We could do this pretty simply in Python by using the CountVectorizer class from Python. Don’t worry much about the heavy name, it just does what I explained above. It has a lot of parameters most significant of which are:

- **ngram_range**: I specify in the code (1,3). This means that unigrams, bigrams, and trigrams will be taken into account while creating features.

- **min_df**: Minimum no of time an ngram should appear in a corpus to be used as a feature.

In [None]:
cnt_vectorizer = CountVectorizer(dtype=np.float32, strip_accents="unicode", analyzer="word", token_pattern=r'\w{1,}', ngram_range=(1, 3), min_df=3)

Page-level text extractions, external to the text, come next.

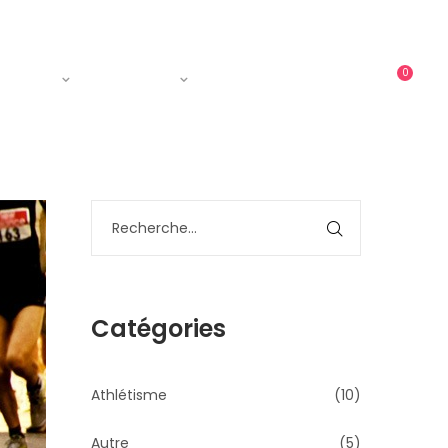
0
ments
Courses
Contact
Catégories
Athlétisme
(10)
Autre
(5)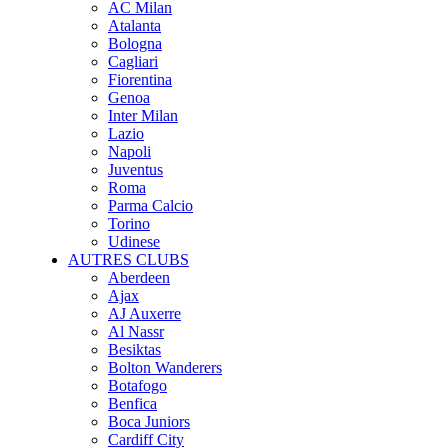
AC Milan
Atalanta
Bologna
Cagliari
Fiorentina
Genoa
Inter Milan
Lazio
Napoli
Juventus
Roma
Parma Calcio
Torino
Udinese
AUTRES CLUBS
Aberdeen
Ajax
AJ Auxerre
Al Nassr
Besiktas
Bolton Wanderers
Botafogo
Benfica
Boca Juniors
Cardiff City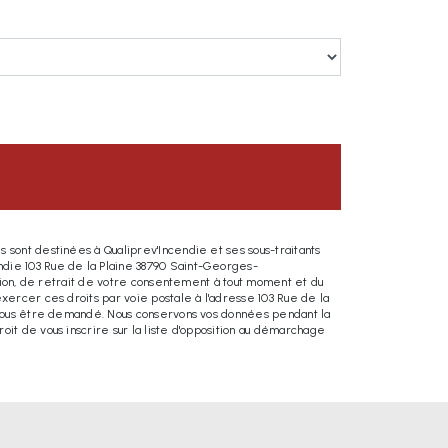
 sont destinées à Qualiprev'Incendie et ses sous-traitants
ndie 103 Rue de la Plaine 38790 Saint-Georges-
ition, de retrait de votre consentement à tout moment et du
xercer ces droits par voie postale à l'adresse 103 Rue de la
a vous être demandé. Nous conservons vos données pendant la
it de vous inscrire sur la liste d'opposition au démarchage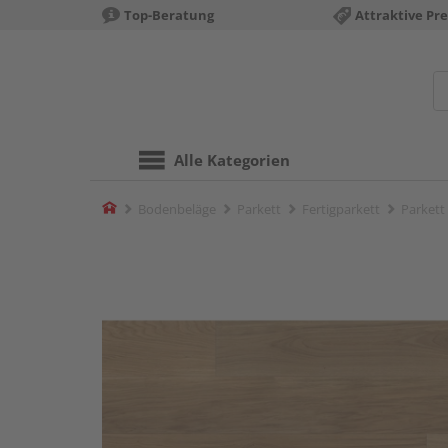
Top-Beratung
Attraktive Pre
Alle Kategorien
Home
Bodenbeläge
Parkett
Fertigparkett
Parkett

# Fitting count vectorizer to both training and test sets (semi-supervised learning)
cnt_vectorizer.fit(list(train_df.cleaned_text.values) + list(test_df.cleaned_text.values))
x_train = cnt_vectorizer.transform(train_df.cleaned_text.values)
# xtest_cntv = cnt_vectorizer.transform(test_df.cleaned_text.values)
y_train = train_df.target.values

We could then use these features with any machine learning classification model like Logistic Regression, Naive Bayes, SVM or LightGBM as we would like. 

For example:

In [None]:
# Fitting a simple Logistic Regression on CountVectorizer Model
train_oof_preds = model_train_cv(x_train, y_train, 5, LogisticRegression(C=1.0))
print("F1 Score: %0.3f " % best_thresshold(y_train, train_oof_preds))


F1 Score: 0.603 


We are able to get a F1 local CV score of ___ with our fairly simple model which just counts the number of time some ngrams appear in a sentence. That is pretty good. 

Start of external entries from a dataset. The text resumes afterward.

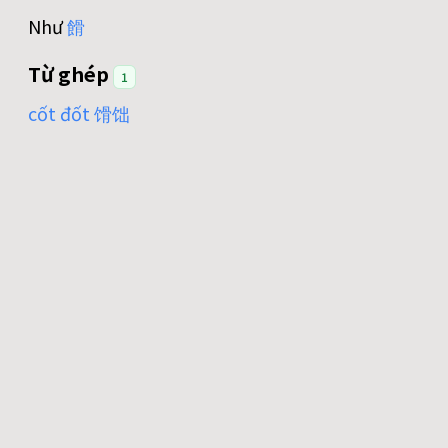
Như
餶
Từ ghép
1
cốt đốt 馉饳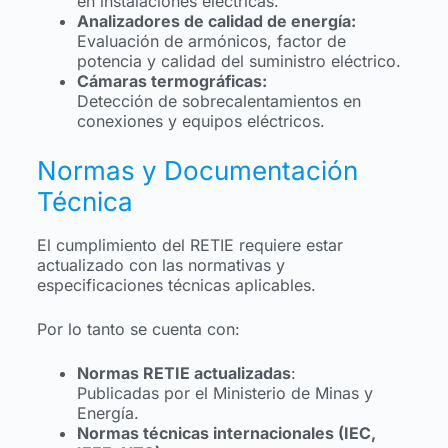
en instalaciones eléctricas.
Analizadores de calidad de energía:
Evaluación de armónicos, factor de
potencia y calidad del suministro eléctrico.
Cámaras termográficas:
Detección de sobrecalentamientos en
conexiones y equipos eléctricos.
Normas y Documentación
Técnica
El cumplimiento del RETIE requiere estar
actualizado con las normativas y
especificaciones técnicas aplicables.
Por lo tanto se cuenta con:
Normas RETIE actualizadas
:
Publicadas por el Ministerio de Minas y
Energía.
Normas técnicas internacionales (IEC,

Let us try Multinomial NB.

In [None]:
# fitting a simple Naive Bayes model in place of logistic regression using the same features
train_oof_preds = model_train_cv(x_train, y_train, 5, MultinomialNB())
print("F1 Score: %0.3f " % best_thresshold(y_train, train_oof_preds))

HBox(children=(FloatProgress(value=0.0, max=41.0), HTML(value='')))


F1 Score: 0.543 


We are able to get a good F1 local CV score with our fairly simple model which just counts the number of time some ngrams appear in a sentence. You can also try running SVMs which were used extensively when trying out models on Text. But they are pretty slow so not using them here.

Lets try LightGBM also.

In [None]:
# fitting a simple Naive Bayes model in place of logistic regression using the same features
train_oof_preds = lgb_model_train_cv(x_train, y_train, 5, lgb)

In [None]:
print("F1 Score: %0.3f " % best_thresshold(y_train, train_oof_preds))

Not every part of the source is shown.